Along the way, Ranalli also asked the kid-friendly Sunbury Big Walnut Kiwanis for help, and she ended up becoming that fledgling service organization’s president. All told, the successful fundraising drive raised more than $130,000 in donations and grants. So with the help of more than 70 volunteers over nearly four days of four-season Ohio weather, the playground equipment was assembled and installed. The Little Tikes Commercial equipment was purchased from Bluegrass Recreational Products of Danville, Kentucky, which also designed the playground and supervised the volunteers.
The community build shaved off at least $25,000 in labor.
“We were in beast mode for three-and-a-half days,” Ranalli said of the March installation. “It snowed, it rained, there was sleet, a lot of wind. But no volunteer said the heck with this, they turned their backs to the wind and whatever else was falling from the sky and kept going. It set the tone for the momentum of the rest of the build.”
Ranalli brought Marco out to see the progress. She said he was unimpressed until he saw the holes in the ground where poles and posts would be placed. Then everything was, to use Marco’s word, “Good.”
“For some people I know they said, ‘When I got to meet him, it gave me even more reason to be out here,’” Ranalli said. “We had people who came out for a day, were signed up for one shift, stayed on to another shift, weren’t scheduled for the next day but came out anyway because they were just so into it.”
Marco and his friends will get to play on components such as a triple slide, double climbing wall and spinner (merry-go-round) with special features such as ramps, bucket seats, harnesses, and transfer stations so children of all abilities can safely use and enjoy it. The additional equipment should shorten wait times and encourage more cooperation.

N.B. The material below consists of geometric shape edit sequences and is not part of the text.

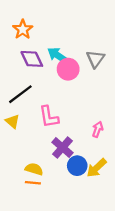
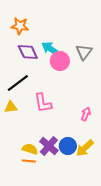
orange star: (23, 29) -> (20, 26), turned -30
yellow triangle: (12, 121) -> (11, 107), turned -48
purple cross: (62, 148) -> (49, 146), moved

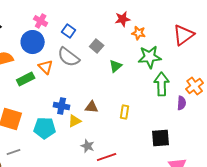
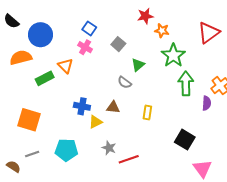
pink cross: (41, 21) -> (85, 47), moved
blue circle: (33, 42) -> (40, 35), moved
gray semicircle: (69, 57) -> (125, 82), moved, size x0.6
green star: (150, 57) -> (173, 55), turned -30
cyan pentagon: (45, 128) -> (66, 150), moved
black square: (161, 138) -> (185, 140), turned 36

“We really had to get the most bang for the buck with each component, so we tried to be really thoughtful,” Ranalli said. “We tried to come at it from a number of angles, but addressed a number of issues from accessibility to having a lot of kids packed in that school, and they have a short 15-minute recess. You got kids out there, you’ve got to get them moving. We looked at our budget, we looked at how many types of ability this can benefit, but we also looked at how can we get more kids on one thing. Not only does that welcome inclusiveness, but it also gets more kids playing instead of waiting. It accommodates all abilities, but it takes a lot of kids, and you’ve got to bring those kids together to do it. It’s getting a lot of kids together for different reasons.”
“We are honored to partner with our school family and community in every step of our mission to allow all children to play together — from fundraising to ribbon-cutting,” said PTO President Shannon Buckler, in a news release. “Working with our neighbors to build the playground will be an incredibly rewarding experience that will cultivate community pride and a sense of ownership in the playground.”